Christ, I miss the Cold War.


So says Dame Judi Dench at the beginning of Casino Royale, the latest reboot of the James Bond franchise, this time by way of an adaptation of the first Bond book Ian Fleming ever wrote -- and not a remake of the 1967 spoof of the same name. Directed by Martin Campbell, who also helmed 1995's GoldenEye (which ushered in the Pierce Brosnan era and which was, coincidentally, the last Bond film I had seen), the film gives us Daniel Craig as a newly-minted 007, sprinting from Prague to the Bahamas to Venice and numerous points in between. He's a Bond of intense action -- and one who's not afraid to get his hands dirty. He knows how to use a gun, but he's also up for some vicious hand-to-hand combat and kinetic foot chases through unusual locations. (The chase through a Madasgascar construction site is a clear standout).

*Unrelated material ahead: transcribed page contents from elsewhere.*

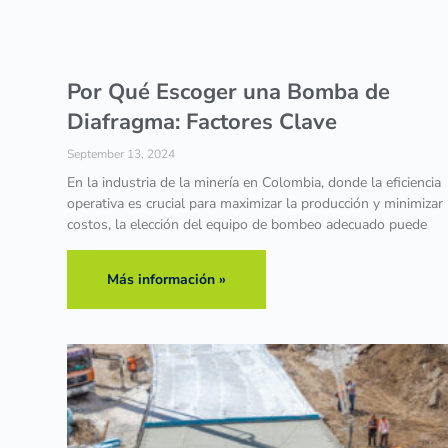
Por Qué Escoger una Bomba de
Diafragma: Factores Clave
September 13, 2024
En la industria de la minería en Colombia, donde la eficiencia
operativa es crucial para maximizar la producción y minimizar 
costos, la elección del equipo de bombeo adecuado puede
Más información »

Dench returns as M, but there's no Q ("Sorry, Mr. Cleese, but we don't need you this time out.") and no overreliance on gadgets and gizmos (save for the most up-to-date cell phone and defibrillator technology). Mads Mikkelsen co-stars as Le Chiffre (a part last essayed -- to much less menacing effect -- by Orson Welles), banker to terrorists and organizer of the high-stakes poker tournament that Bond enters, staked by the British government; Jeffrey Wright is Felix Leiter, who plays alongside them and quickly finds himself outclassed; Giancarlo Giannini is Mathis, Bond's contact in Montenegro (the location of the titular casino), who also has a sideline in explaining the basics of poker to the slower members of the audience; and Eva Green is Vesper Lynd, the treasury agent who becomes more involved with Bond than either of them anticipated.

The screenplay was written by Neal Purvis & Robert Wade (who wrote the last two Bond films) and Paul Haggis (who wrote the last two Clint Eastwood films and a little movie called Crash -- you may have heard of it). If I have one quibble with the film it is that at 144 minutes it tends to go on a bit too long, but for the most part it's exciting and engaging. At the end of the credits, one of the last messages that scrolls by is the standard "JAMES BOND WILL RETURN." With Daniel Craig in the role, I'll be sure to return as well.